Thursday, February 16, 2006
"I'm not dead yet!"
Sherbert is an adopted fish. He spent too long in a small bowl, and he's a little warped. His tail is permanently crooked. When we got him, his mouth didn't open much. Our other fish allow me to do energy work with them, which really helped when the water got ammoniated. He ignored the energy work; until he got really sick, and THEN he consented and together we managed to get his mouth to open enough so he could eat.
He's a pretty stubborn fish. He's at least 3 years old.
His new trick is to swallow more air than food. It looks pretty uncomfortable. For maybe a month, he was able to keep his balance, and he'd float partway out of the water. Either he is swallowing more air, or he's acclimated because now he floats upside down until he farts. Yes, he farts; I've seen it.
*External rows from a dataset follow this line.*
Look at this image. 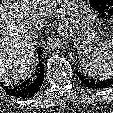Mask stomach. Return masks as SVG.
<instances>
[{
	"instance_id": "0dacf381",
	"label": "stomach",
	"mask_w": 113,
	"mask_h": 113,
	"mask_svg": "<svg viewBox=\"0 0 113 113\" xmlns=\"http://www.w3.org/2000/svg\"><path fill=\"white\" fill-rule=\"evenodd\" d=\"M71 1V14L67 21L70 27V33L75 39L76 48L82 52L85 50H94L99 41L101 33V21L81 0Z\"/></svg>"
}]
</instances>
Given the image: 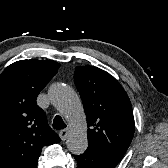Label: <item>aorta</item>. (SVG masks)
<instances>
[{
	"instance_id": "1",
	"label": "aorta",
	"mask_w": 168,
	"mask_h": 168,
	"mask_svg": "<svg viewBox=\"0 0 168 168\" xmlns=\"http://www.w3.org/2000/svg\"><path fill=\"white\" fill-rule=\"evenodd\" d=\"M48 95L51 103L69 123L68 150L76 155L82 154L88 147V139L86 118L79 96L73 88L63 83L52 85Z\"/></svg>"
}]
</instances>
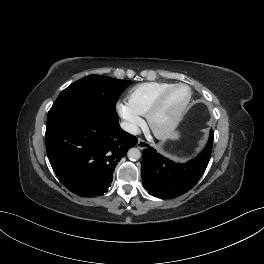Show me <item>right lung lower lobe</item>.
I'll return each mask as SVG.
<instances>
[{"mask_svg":"<svg viewBox=\"0 0 264 264\" xmlns=\"http://www.w3.org/2000/svg\"><path fill=\"white\" fill-rule=\"evenodd\" d=\"M45 140L60 181L88 197L108 191L118 161L137 143L121 129L115 110L96 105L76 107L46 126Z\"/></svg>","mask_w":264,"mask_h":264,"instance_id":"obj_1","label":"right lung lower lobe"}]
</instances>
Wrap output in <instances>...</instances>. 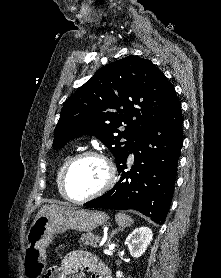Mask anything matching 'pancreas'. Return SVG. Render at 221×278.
<instances>
[{
    "mask_svg": "<svg viewBox=\"0 0 221 278\" xmlns=\"http://www.w3.org/2000/svg\"><path fill=\"white\" fill-rule=\"evenodd\" d=\"M80 240L85 244V245H90L94 248L98 247L100 237L97 235H94L92 233H87L83 234L80 238Z\"/></svg>",
    "mask_w": 221,
    "mask_h": 278,
    "instance_id": "cf45deb5",
    "label": "pancreas"
}]
</instances>
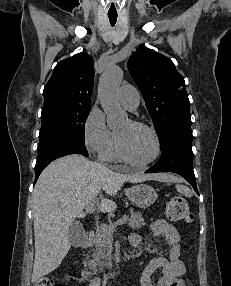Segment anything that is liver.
<instances>
[{"instance_id":"liver-1","label":"liver","mask_w":231,"mask_h":286,"mask_svg":"<svg viewBox=\"0 0 231 286\" xmlns=\"http://www.w3.org/2000/svg\"><path fill=\"white\" fill-rule=\"evenodd\" d=\"M147 180L178 181L170 174H121L103 164L72 154L50 163L41 173L33 191L35 259L32 282L55 270L68 253L70 225L85 217V207L102 189L114 196L126 182ZM116 203L101 196L100 211L110 212Z\"/></svg>"}]
</instances>
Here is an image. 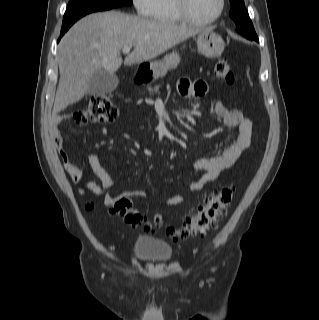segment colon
Here are the masks:
<instances>
[{
	"instance_id": "colon-1",
	"label": "colon",
	"mask_w": 319,
	"mask_h": 320,
	"mask_svg": "<svg viewBox=\"0 0 319 320\" xmlns=\"http://www.w3.org/2000/svg\"><path fill=\"white\" fill-rule=\"evenodd\" d=\"M215 79L231 85L235 81L234 73L226 59H220L214 68ZM117 108L113 104L110 94H97L90 98L86 107L76 114L79 124H104L113 122L117 118ZM234 189L223 187L209 195L198 210L184 218L179 228L168 227L167 233L174 239H185L206 235L214 229L227 215L233 198ZM114 210L118 212L126 224L151 231L161 220L159 217L148 218L136 209L129 198L122 197L114 203Z\"/></svg>"
}]
</instances>
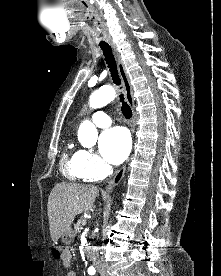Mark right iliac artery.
Wrapping results in <instances>:
<instances>
[{"mask_svg": "<svg viewBox=\"0 0 221 276\" xmlns=\"http://www.w3.org/2000/svg\"><path fill=\"white\" fill-rule=\"evenodd\" d=\"M88 273H89L90 275H94V274H95V269H94L93 267H90V268L88 269Z\"/></svg>", "mask_w": 221, "mask_h": 276, "instance_id": "82829eb1", "label": "right iliac artery"}]
</instances>
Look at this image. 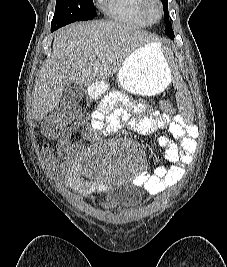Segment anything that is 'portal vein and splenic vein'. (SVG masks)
Returning <instances> with one entry per match:
<instances>
[{
	"label": "portal vein and splenic vein",
	"mask_w": 227,
	"mask_h": 267,
	"mask_svg": "<svg viewBox=\"0 0 227 267\" xmlns=\"http://www.w3.org/2000/svg\"><path fill=\"white\" fill-rule=\"evenodd\" d=\"M90 60H92V61H93V60H94V58H93V57H91V58H90Z\"/></svg>",
	"instance_id": "18ae733b"
}]
</instances>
He still refuses to do the energy work.
Why does he cling so, to his discomfort? Does he say to himself: "This is how I am. I hurt, I can't compete well with the other fish, and my life is hard." Why he refuses my help is beyond me, but I accept it. Why he continues to abide in discomfort is a mystery, but I can't change him. Why he continues to define his life as being hard when in fact there are the same opportunities offered him as all the other fish is painful for me to watch.
Life isn't hard. Life simply is. Are you going to continue to reject the possibility that it's your unwillingness to embrace a new way that makes your world a small knot of pain? Will you forever be 100% committed to living as though your world would end if things suddenly got easy?
I'm 100% committed to letting you have your experience, and I'm also 100% committed to being part of that experience. I open myself to your pain. I see very clearly that all you have to do is to choose ease, and it would be easy. I am at choice about abiding with you in your discomfort. Therfore I have great strength about it, and will be here in this relationship for as long as you are.
If you were a person, my actions would probably drive you crazy. You'd wonder why the difficulties of life don't get me down. I could explain that they do, but they don't change who I am. My apparent rock-steadiness and perpetual positive perkiness might lead you to believe that I'm uncaring that your life is hard, or perhaps that I have my head in the sand.
Here's the thing: I've been to the place where Life Is Hard. It sucks there. It saps all my strength. I finally realized that what was going on around me had nothing to do with how I respond to it. What goes on around me does not change who I am. I get to choose whether my adrenaline glands are constantly worked, or not. I'm not an adrenaline junkie, I'm a peace junkie.
If you were a person, I could say all this. But you might not comprehend it still. In which case, I'd just go back to being 100% committed to walking alongside you on your own path of discovery.